Proses Musda yang berlangsung dinamis akhirnya mencapai kesepakatan secara aklamasi. Meski penetapan dilakukan tanpa pemungutan suara, perjalanan menuju aklamasi diwarnai berbagai dinamika politik yang cukup sengit di internal partai.
Salah satu dukungan yang sejak awal konsisten mengalir kepada IAS datang dari DPD II Partai Golkar Kabupaten Bone.
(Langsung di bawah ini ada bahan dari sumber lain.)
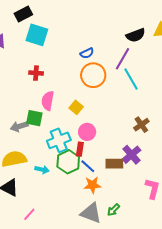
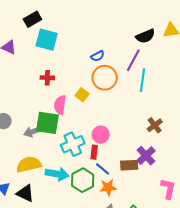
cyan line: (131, 79) -> (143, 80), turned 40
yellow square: (76, 107) -> (82, 95), moved
green square: (34, 118) -> (47, 123), size x1.4
green hexagon: (68, 162) -> (83, 180), moved
cyan arrow: (42, 170) -> (57, 174), size x1.6

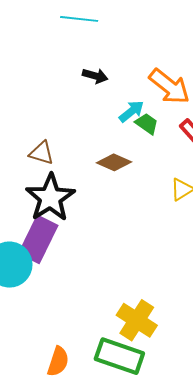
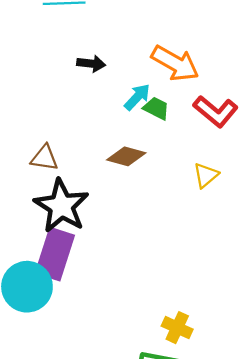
yellow cross: (137, 320) -> (177, 328), size x0.7

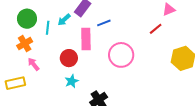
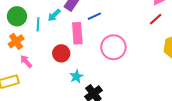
red line: (156, 29) -> (156, 19), moved
cyan star: (72, 81) -> (76, 76), moved

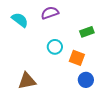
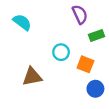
purple semicircle: (50, 13) -> (80, 14), moved, turned 84
brown triangle: (27, 81) -> (32, 77), moved

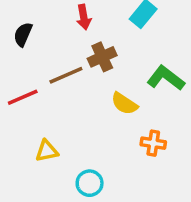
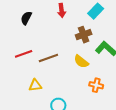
brown cross: (102, 57) -> (84, 35), moved
brown line: (66, 75) -> (48, 58), moved

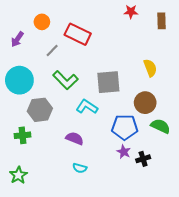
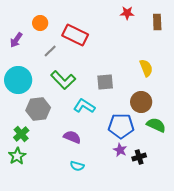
gray square: (108, 82) -> (105, 82), size x0.7
green cross: (22, 135) -> (21, 134), turned -35
green star: (18, 175) -> (17, 156), moved

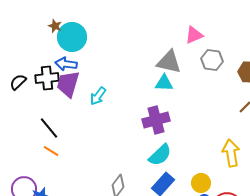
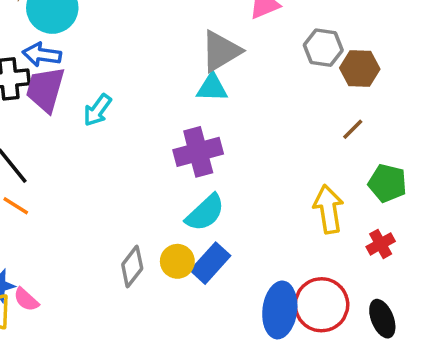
gray hexagon: (212, 60) -> (323, 48), moved
gray triangle: (169, 62) -> (221, 51), turned -44
yellow circle: (201, 183) -> (177, 261), moved

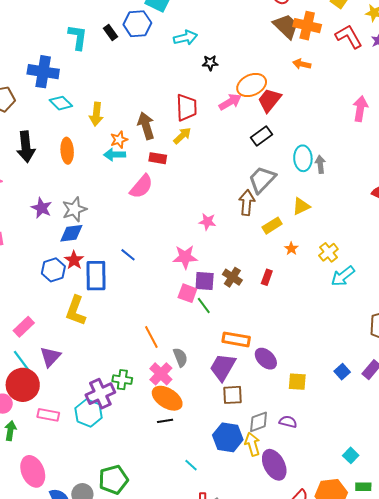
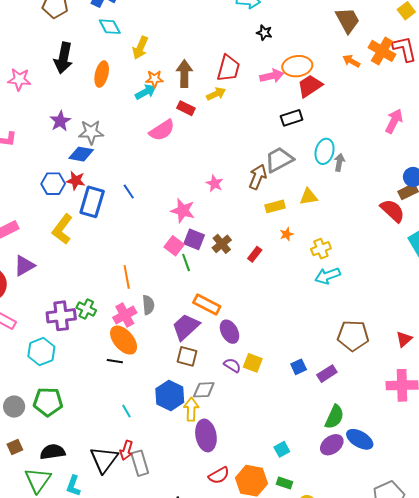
orange cross: (307, 26) -> (382, 51), moved
cyan arrow: (114, 155) -> (146, 92), turned 135
red star: (74, 260) -> (76, 181), turned 30
cyan hexagon: (89, 413) -> (41, 352), moved
purple semicircle: (288, 422) -> (232, 365), moved

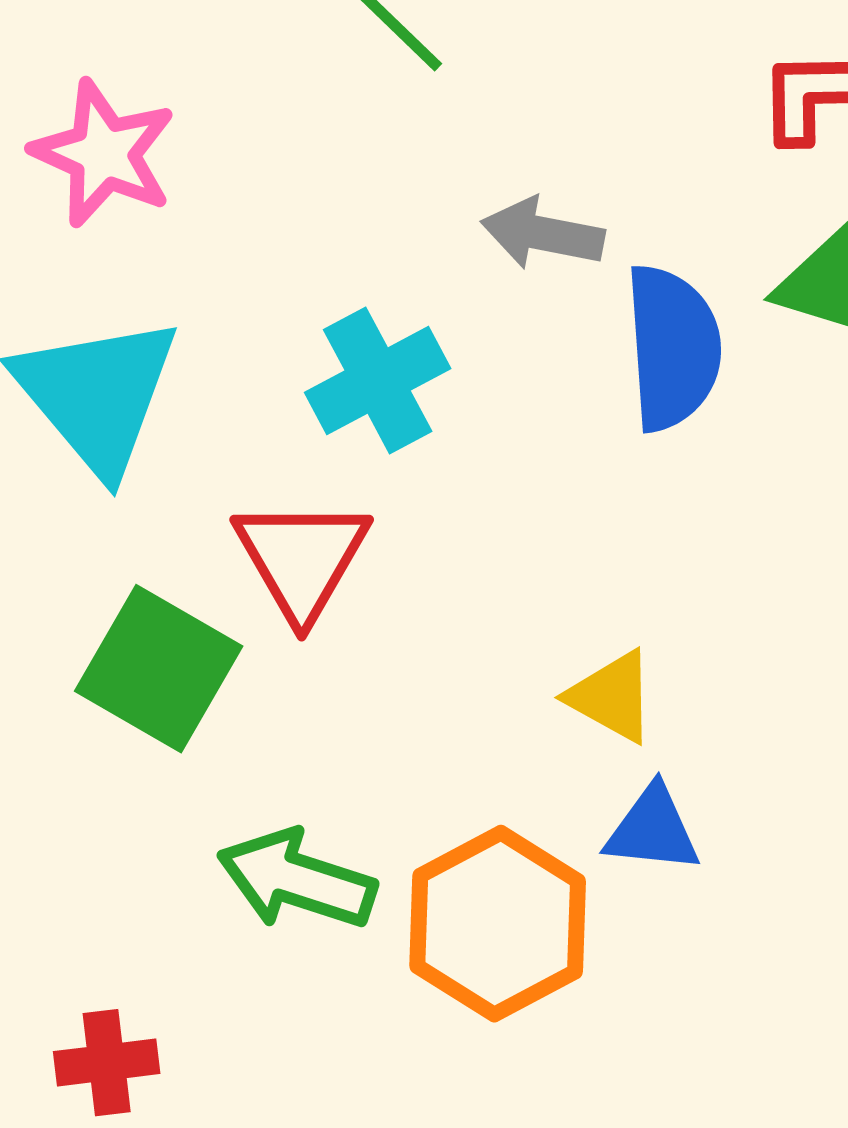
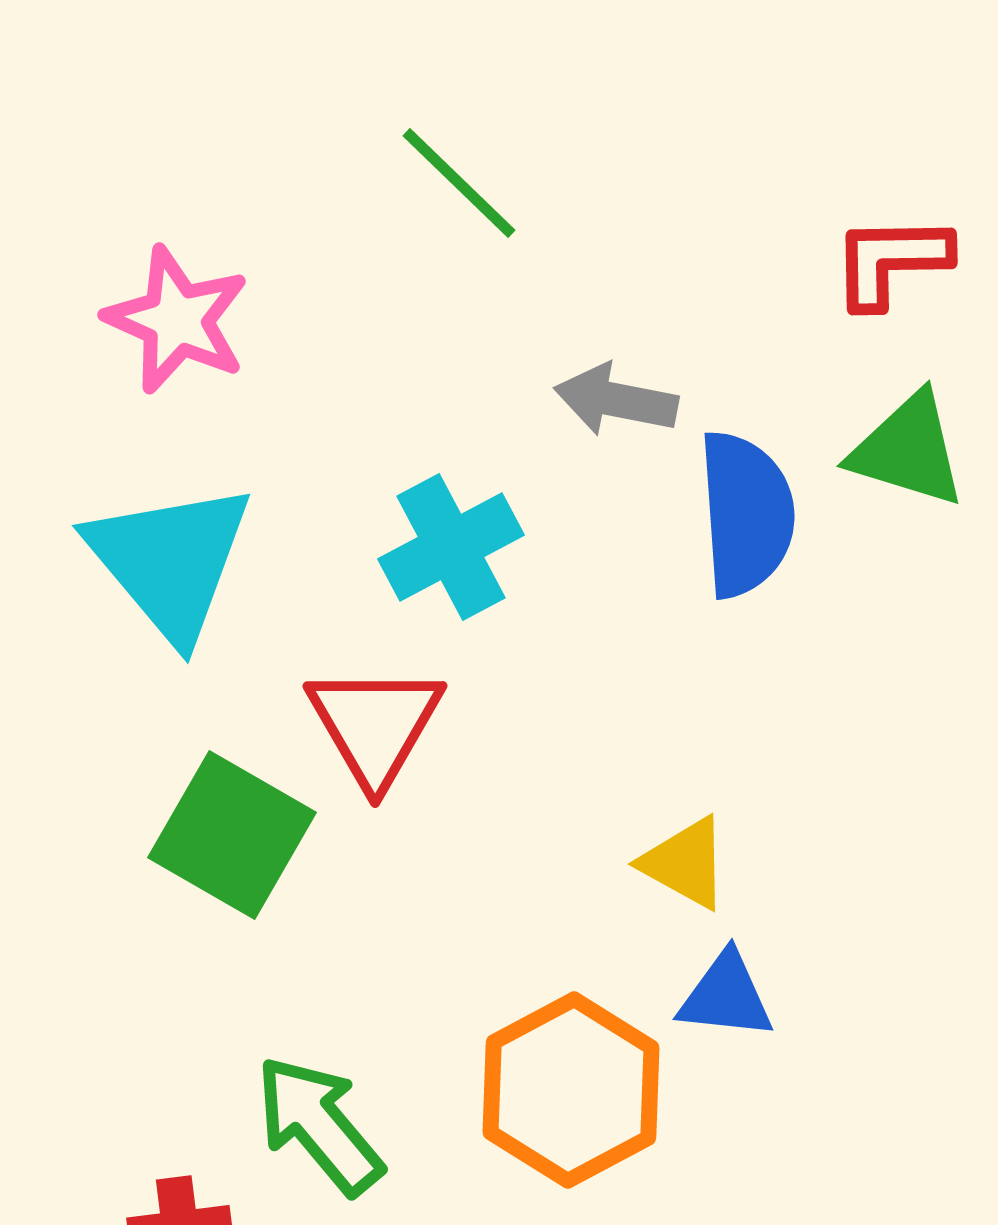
green arrow: (297, 880) -> (319, 1125), moved, turned 32

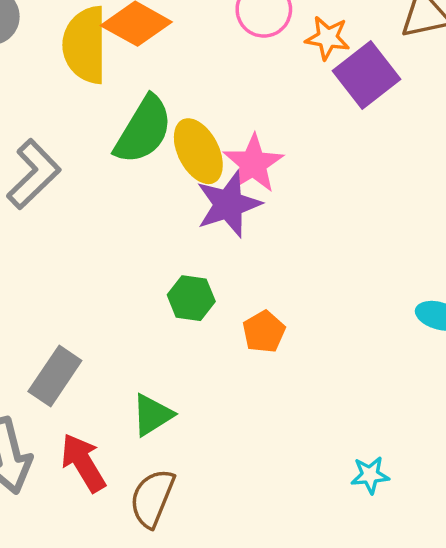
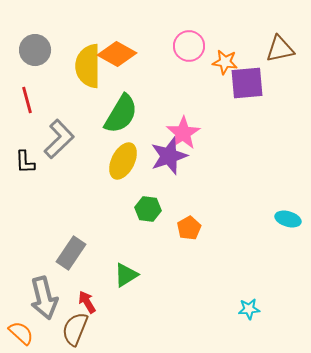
purple square: (366, 75) -> (247, 83), turned 33
yellow ellipse: (198, 151) -> (123, 161), moved, turned 54
red arrow: (83, 463) -> (87, 302), size x0.7
brown semicircle: (152, 498) -> (75, 329), moved

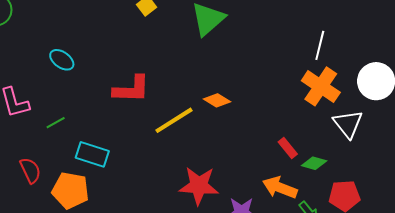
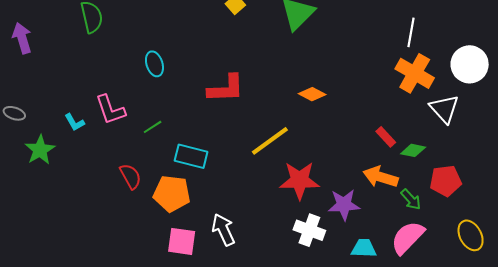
cyan ellipse: (62, 60) -> (154, 64), turned 40
yellow line: (174, 120) -> (270, 141), moved

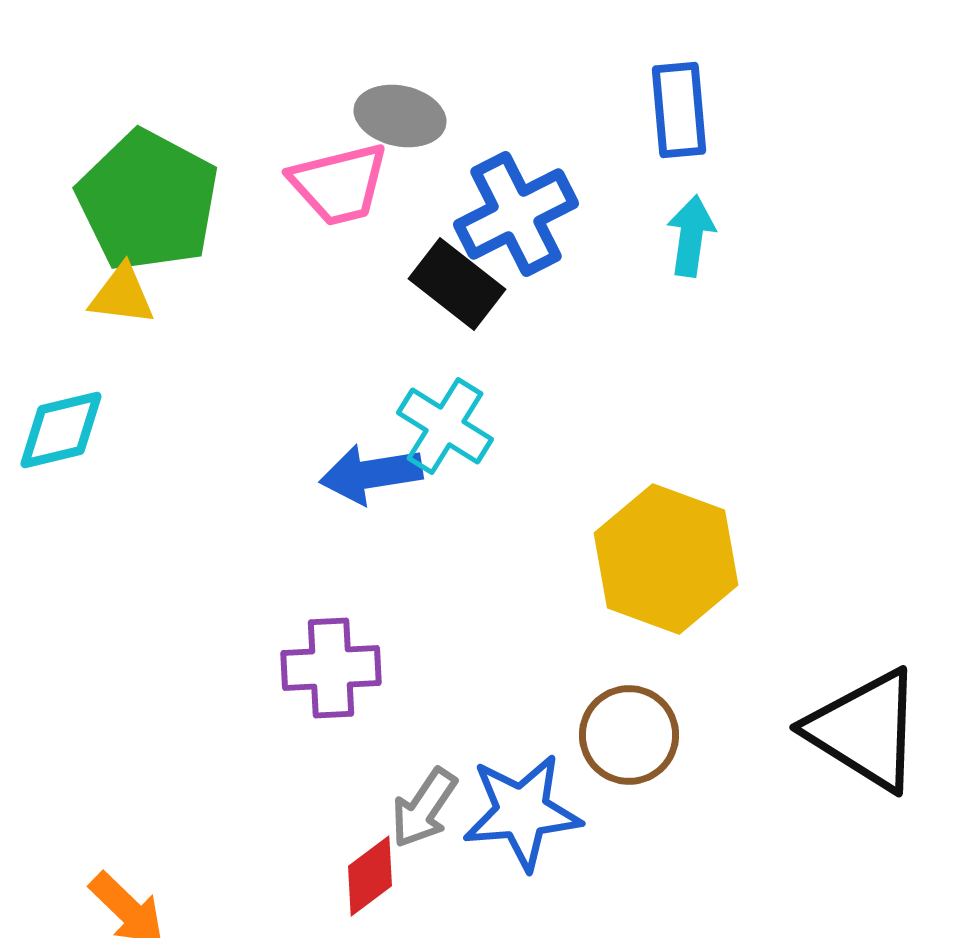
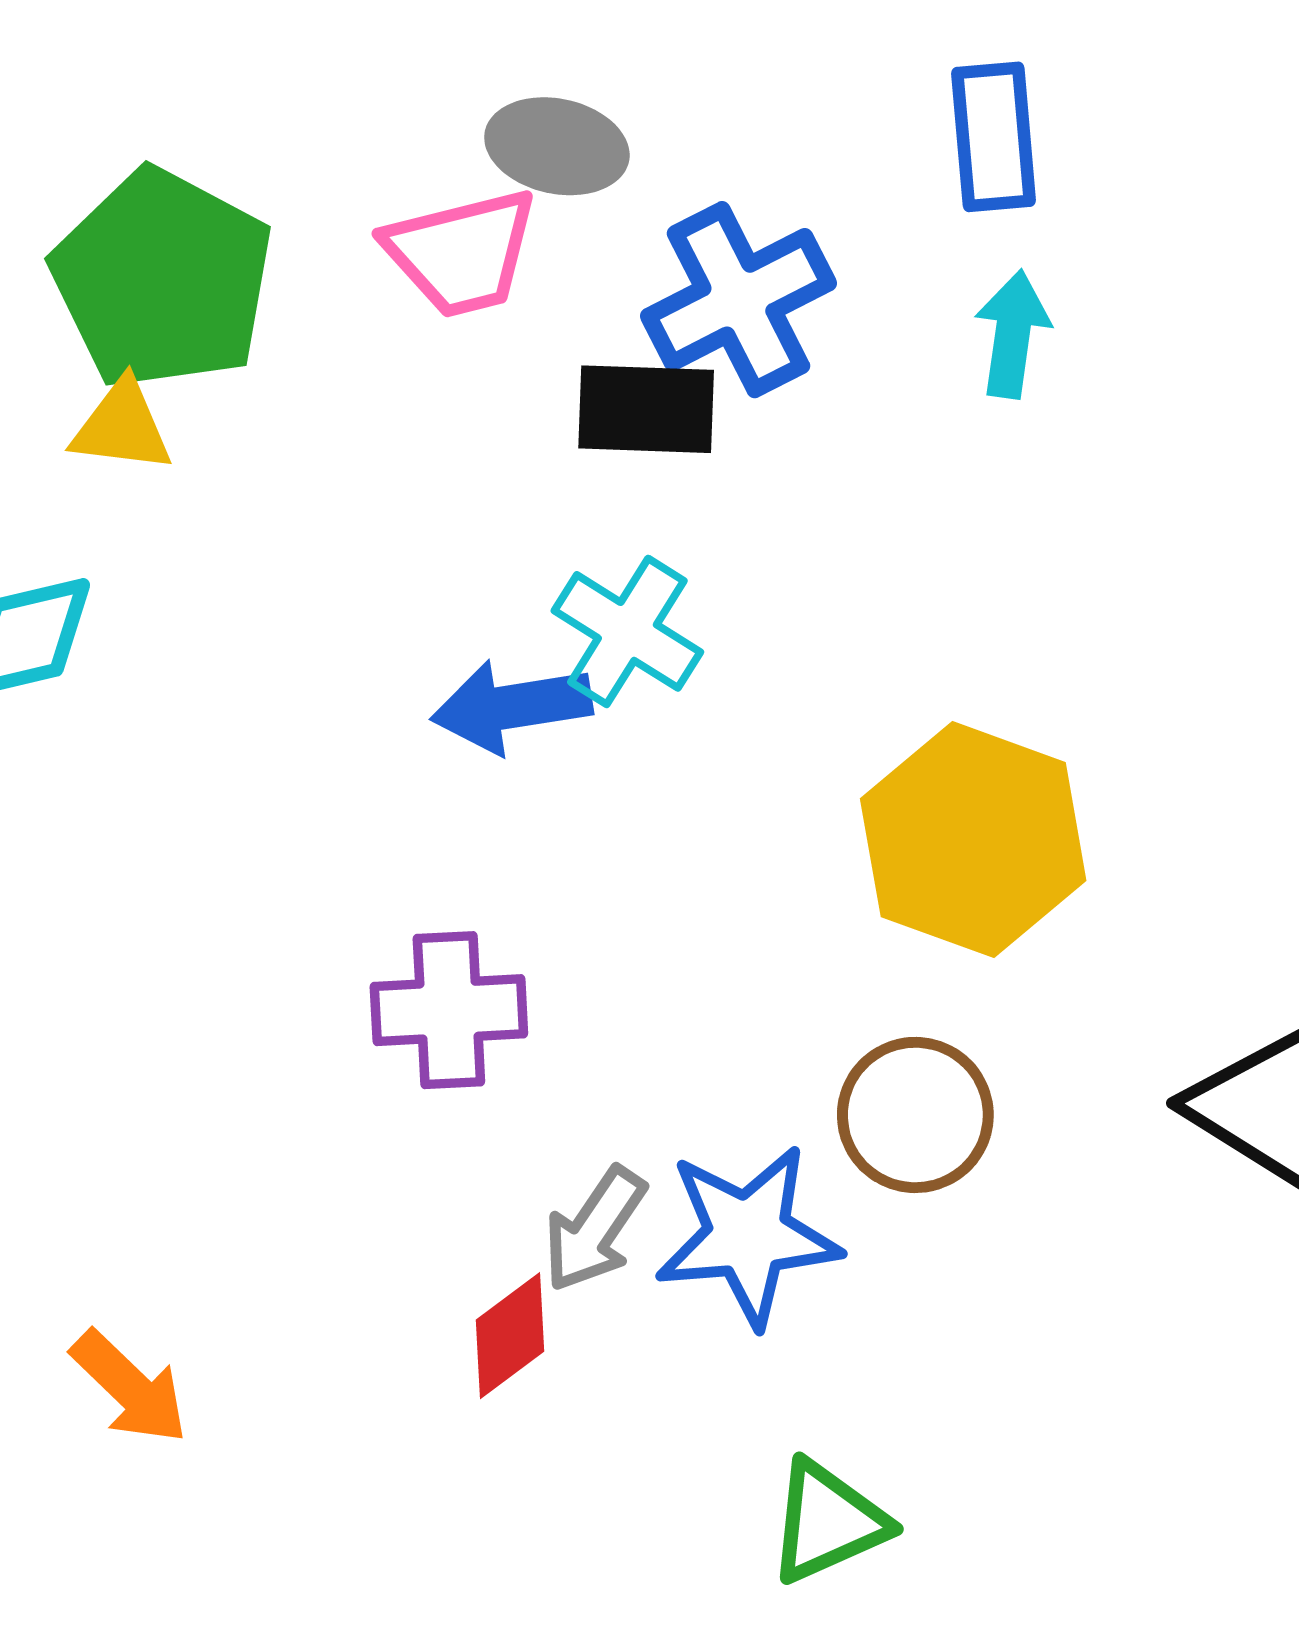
black rectangle: (457, 284) -> (646, 409), turned -36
Ketua DPD II Golkar Bone, Andi Pashar Pajalangi, menegaskan bahwa pihaknya telah berkomitmen sejak awal untuk mendukung IAS memimpin Golkar Sulawesi Selatan.
Menurut Andi Pashar Pajalangi, dukungan tersebut bukan hanya sebatas pernyataan politik, tetapi diwujudkan melalui komitmen penuh dalam mengawal proses Musda hingga IAS resmi ditetapkan sebagai Ketua DPD I Golkar Sulsel.
“Kami sejak awal telah menyatakan sikap mendukung IAS. Komitmen itu terus kami pegang hingga proses Musda selesai. Walaupun dinamika yang terjadi cukup ketat, kami tetap konsisten mengawal perjuangan beliau,” ujarnya.
Ia menilai kepemimpinan IAS diharapkan mampu membawa Partai Golkar Sulawesi Selatan semakin solid dan siap menghadapi berbagai agenda politik ke depan, termasuk konsolidasi organisasi hingga tingkat akar rumput.
Andi Pashar juga mengajak seluruh kader Golkar di Sulawesi Selatan untuk mengakhiri seluruh perbedaan yang terjadi selama proses Musda dan kembali bersatu di bawah kepemimpinan IAS.
“Musda telah selesai. Kini saatnya seluruh kader bersatu, memperkuat soliditas partai, dan bekerja bersama membesarkan Golkar di Sulawesi Selatan,” katanya.
Dengan berakhirnya Musda XI, kepengurusan baru DPD I Partai Golkar Sulawesi Selatan di bawah kepemimpinan Ilham Arief Sirajuddin diharapkan segera melakukan konsolidasi organisasi, memperkuat komunikasi dengan seluruh DPD II, serta menyusun langkah strategis menghadapi agenda politik pada periode 2026–2031.